** What you have to do **
As the answer, give exactly the lines of the records below from the one with "Kroz Konavle je u jednom vikendu" through the one with "Samedi, 08 de Août", ends included and pictures left out.

** Data supplied **

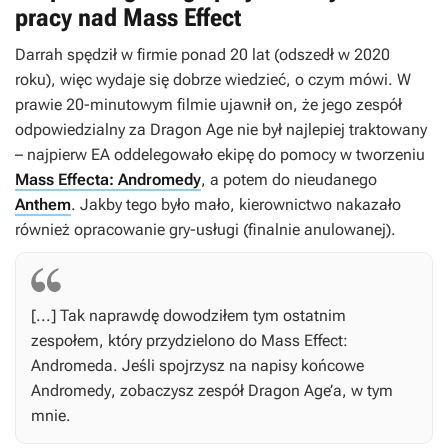
pracy nad Mass Effect
Darrah spędził w firmie ponad 20 lat (odszedł w 2020
roku), więc wydaje się dobrze wiedzieć, o czym mówi. W
prawie 20-minutowym filmie ujawnił on, że jego zespół
odpowiedzialny za
Dragon Age
nie był najlepiej traktowany
– najpierw EA oddelegowało ekipę do pomocy w tworzeniu
Mass Effecta: Andromedy
, a potem do nieudanego
Anthem
. Jakby tego było mało, kierownictwo nakazało
również opracowanie gry-usługi (finalnie anulowanej).
[...] Tak naprawdę dowodziłem tym ostatnim
zespołem, który przydzielono do
Mass Effect:
Andromeda
. Jeśli spojrzysz na napisy końcowe
Andromedy
, zobaczysz zespół
Dragon Age’a
, w tym
mnie.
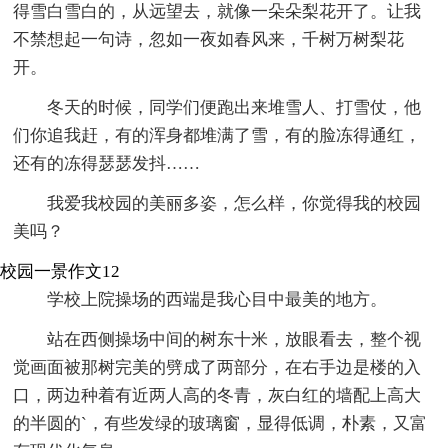
得雪白雪白的，从远望去，就像一朵朵梨花开了。让我
不禁想起一句诗，忽如一夜如春风来，千树万树梨花
开。
冬天的时候，同学们便跑出来堆雪人、打雪仗，他
们你追我赶，有的浑身都堆满了雪，有的脸冻得通红，
还有的冻得瑟瑟发抖……
我爱我校园的美丽多姿，怎么样，你觉得我的校园
美吗？
校园一景作文12
学校上院操场的西端是我心目中最美的地方。
站在西侧操场中间的树东十米，放眼看去，整个视
觉画面被那树完美的劈成了两部分，在右手边是楼的入
口，两边种着有近两人高的冬青，灰白红的墙配上高大
的半圆的`，有些发绿的玻璃窗，显得低调，朴素，又富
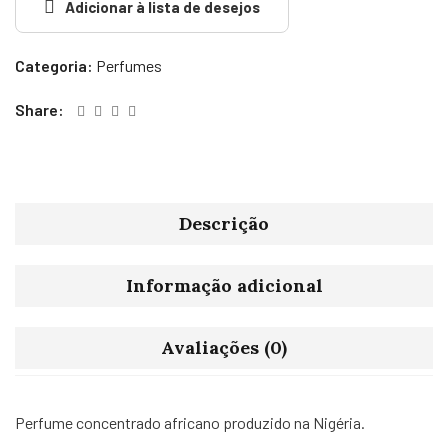
Adicionar à lista de desejos
Categoria:
Perfumes
Share:
Descrição
Informação adicional
Avaliações (0)
Perfume concentrado africano produzido na Nigéria.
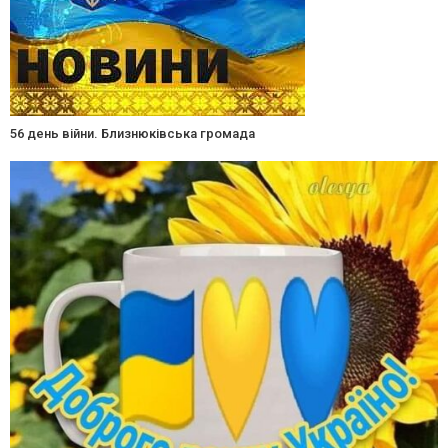
56 день війни. Близнюківська громада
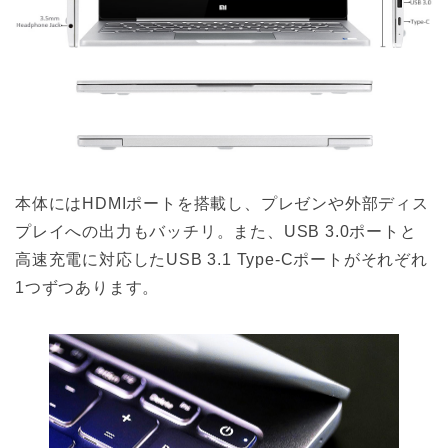
本体にはHDMIポートを搭載し、プレゼンや外部ディス
プレイへの出力もバッチリ。また、USB 3.0ポートと
高速充電に対応したUSB 3.1 Type-Cポートがそれぞれ
1つずつあります。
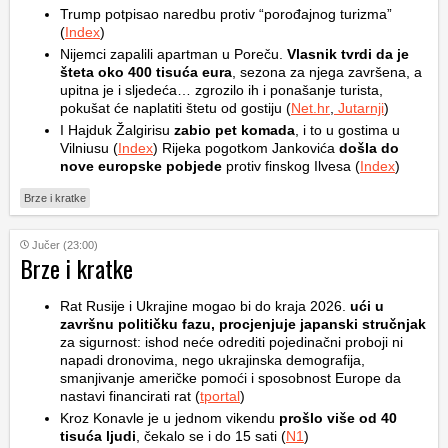
Trump potpisao naredbu protiv “porođajnog turizma”
(
Index
)
Nijemci zapalili apartman u Poreču.
Vlasnik tvrdi da je
šteta oko 400 tisuća eura
, sezona za njega završena, a
upitna je i sljedeća… zgrozilo ih i ponašanje turista,
pokušat će naplatiti štetu od gostiju (
Net.hr
,
Jutarnji
)
I Hajduk Žalgirisu
zabio pet komada
, i to u gostima u
Vilniusu (
Index
) Rijeka pogotkom Jankovića
došla do
nove europske pobjede
protiv finskog Ilvesa (
Index
)
Brze i kratke
Jučer (23:00)
Brze i kratke
Rat Rusije i Ukrajine mogao bi do kraja 2026.
ući u
završnu političku fazu, procjenjuje japanski stručnjak
za sigurnost: ishod neće odrediti pojedinačni proboji ni
napadi dronovima, nego ukrajinska demografija,
smanjivanje američke pomoći i sposobnost Europe da
nastavi financirati rat (
tportal
)
Kroz Konavle je u jednom vikendu
prošlo više od 40
tisuća ljudi
, čekalo se i do 15 sati (
N1
)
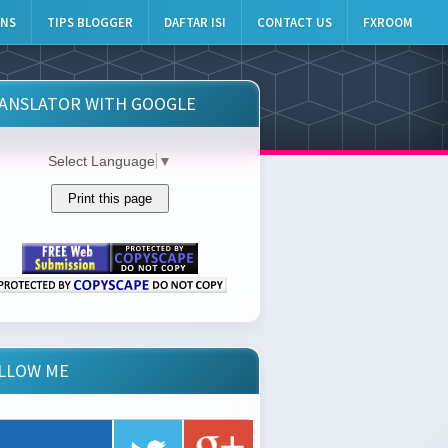
INS
TIPS BLOGGER
DAFTAR ISI
CONTACT US
FXROOM
ANSLATOR WITH GOOGLE
Select Language
▼
LLOW ME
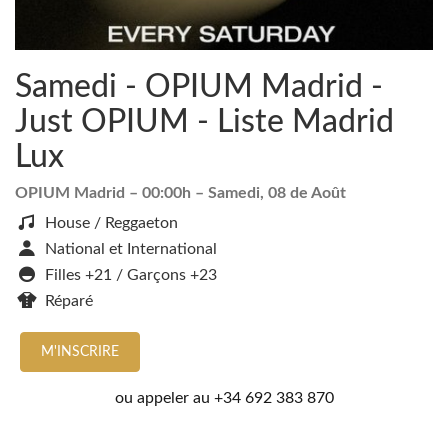
Samedi - OPIUM Madrid -
Just OPIUM - Liste Madrid
Lux
OPIUM Madrid
– 00:00h –
Samedi, 08 de Août
House / Reggaeton
National et International
Filles +21 / Garçons +23
Réparé
M'INSCRIRE
ou appeler au
+34 692 383 870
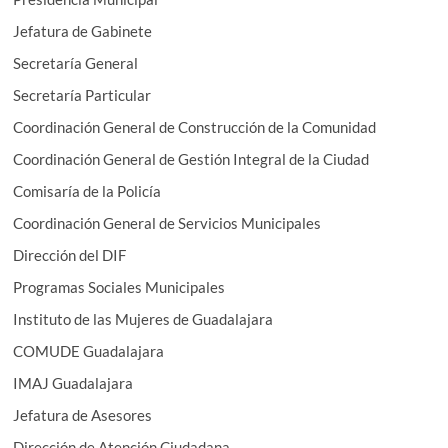
Jefatura de Gabinete
Secretaría General
Secretaría Particular
Coordinación General de Construcción de la Comunidad
Coordinación General de Gestión Integral de la Ciudad
Comisaría de la Policía
Coordinación General de Servicios Municipales
Dirección del DIF
Programas Sociales Municipales
Instituto de las Mujeres de Guadalajara
COMUDE Guadalajara
IMAJ Guadalajara
Jefatura de Asesores
Dirección de Atención Ciudadana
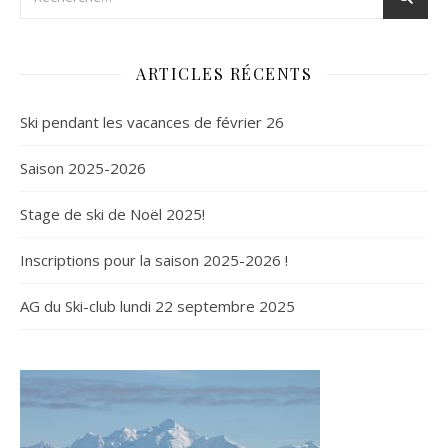
ARTICLES RÉCENTS
Ski pendant les vacances de février 26
Saison 2025-2026
Stage de ski de Noël 2025!
Inscriptions pour la saison 2025-2026 !
AG du Ski-club lundi 22 septembre 2025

** Exercise answer **
Kroz Konavle je u jednom vikendu
prošlo više od 40
tisuća ljudi
, čekalo se i do 15 sati (
N1
)
INS
TIPS BLOGGER
DAFTAR ISI
CONTACT US
FXROOM
ANSLATOR WITH GOOGLE
Select Language
▼
LLOW ME
Samedi - OPIUM Madrid -
Just OPIUM - Liste Madrid
Lux
OPIUM Madrid
– 00:00h –
Samedi, 08 de Août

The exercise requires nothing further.